Apologies to Old Strawberry for my wrong info.. Shows my sea/local knowledge not good- I should stick to being the Museum's treasurer being a retired bank manager ! However, I did help with another volunteer to catalogue all 150 of the museum's flags, as well as over 450 books in our Library !
I take it now from previous postings that No1 is an early Sterling Shipping Offshore flag.  No2 already identified. No3..Scottish Shire Line, No 5 Clan Line leaving only the flag with letter D on blue/black background !
I'm already very impressed with this site, & would like to start another more personal thread soon regarding the Ellerman & Ellerman Papayanni Lines which my father and grandfather sailed on numerous of their ships.


----------



## Gulpers

Ray Rowlands said:


> Thanks Tony, Gulpers & Jock for your interest in the flags. Can I safely assume now that the Tartan flag is in fact the Clan Line ?

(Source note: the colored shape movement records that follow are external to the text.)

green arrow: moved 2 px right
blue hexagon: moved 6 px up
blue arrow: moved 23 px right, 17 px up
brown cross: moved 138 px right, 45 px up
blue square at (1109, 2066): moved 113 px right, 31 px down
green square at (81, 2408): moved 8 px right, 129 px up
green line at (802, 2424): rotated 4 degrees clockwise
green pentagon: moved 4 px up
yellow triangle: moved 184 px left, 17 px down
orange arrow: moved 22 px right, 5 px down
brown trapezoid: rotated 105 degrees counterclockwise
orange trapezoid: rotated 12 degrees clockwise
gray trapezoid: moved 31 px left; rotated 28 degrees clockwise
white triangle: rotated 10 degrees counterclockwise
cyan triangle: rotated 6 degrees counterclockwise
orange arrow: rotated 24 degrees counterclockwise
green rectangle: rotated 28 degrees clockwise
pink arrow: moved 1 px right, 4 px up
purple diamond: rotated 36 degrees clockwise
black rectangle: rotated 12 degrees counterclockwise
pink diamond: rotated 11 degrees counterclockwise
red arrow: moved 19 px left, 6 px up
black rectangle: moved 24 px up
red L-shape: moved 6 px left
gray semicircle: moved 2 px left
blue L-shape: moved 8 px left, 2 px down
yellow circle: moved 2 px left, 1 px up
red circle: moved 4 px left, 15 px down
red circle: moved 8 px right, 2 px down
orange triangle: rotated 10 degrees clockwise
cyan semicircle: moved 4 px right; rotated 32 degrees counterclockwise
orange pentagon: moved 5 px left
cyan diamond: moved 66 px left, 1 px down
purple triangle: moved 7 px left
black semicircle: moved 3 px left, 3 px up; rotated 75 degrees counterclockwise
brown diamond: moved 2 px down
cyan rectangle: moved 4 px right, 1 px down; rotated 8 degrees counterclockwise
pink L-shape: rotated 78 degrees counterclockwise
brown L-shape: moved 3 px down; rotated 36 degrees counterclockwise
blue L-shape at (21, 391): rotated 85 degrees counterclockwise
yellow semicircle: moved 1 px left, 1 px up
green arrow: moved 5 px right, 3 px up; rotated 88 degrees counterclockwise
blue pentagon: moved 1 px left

Yes Ray, however we still need to identify the tartan to name the ship it belonged to. (*))
Did the flags arrive in the Museum as a batch from the same source? 
I still have a notion that there is a Scottish theme to them all. (?HUH)


----------



## Ray Rowlands

Apologies to Old Strawberry for my lack of local sea info- I should stick to being the Museum's treasurer. However I did catalogue all 150+ flags we have as well as over 450 books in our library !
From previous postings I assume therefore that flag 1 is Early Sterling Shipping Offshore flag. No 2 already identified. No 3-Scottish Shire Line.,No5 Clan Line leaving just No 4 -the one with a letter D on black/blue background.
I am really impressed with this web-site and the knowledge of those contributing. I look forward to starting another thread on the Ellerman Line & Ellerman/Papayanni Line on whhose ships my father sailed during WW2 and my grandfather before him- who was a captain. I'm hoping there may be someone out there who might have sailed with dad- even though now they would probably be in their late 80's !!


----------



## Ray Rowlands

Gulpers- I will make enquiries tomorrow of some of our older volunteers to see if there is any Scottish connection & whether these flags were in fact donated by the same person.


----------



## Gulpers

As it stands:-

#1 - Stirling Shipping
#2 - London Midland and Scottish Railway Company
#3 - Unidentified
#4 - Unidentified
#5 - Clan Line Jack - tartan still to be identified, thus giving the name of the ship which flew it. (Applause)


----------



## Gulpers

Ray Rowlands said:


> Gulpers- I will make enquiries tomorrow of some of our older volunteers to see if there is any Scottish connection & whether these flags were in fact donated by the same person.


Ray,
Excellent. The more information we can glean, the easier the identification will be.
Well done to everyone who has contributed, we are getting some brilliant feedback. (==D)


----------



## andysk

Ray Rowlands said:


> Thanks Tony, Gulpers & Jock for your interest in the flags. Can I safely assume now that the Tartan flag is in fact the Clan Line ?


Absolutely Ray ....

(from an old Clan Line hand !!!)

Ooops ! Sorry Ray (Gulpers, that is), I should have read yours before posting !


----------



## alan ward

I didn`t know that!I was with them from `70-`73 and was not aware of the tartan stem jacks.Mind you they were such a social company that I wasn`t aware of much of anything.They were sticklers for formality though


----------



## Pat Kennedy

I still think that No 3 could be a variation of the Scottish Shire Line houseflag.
Compare these, and also the one pictured at Benjidogs history of the Comany here;
http://www.benjidog.co.uk/allen/index_files/Page6534.htm

Regards, 
Pat


----------



## Gulpers

Yes Pat, I see what you mean. 
Certainly a possibility and worthy of consideration if nothing else comes forward in the meantime.
Thank you for your help. (Applause)


----------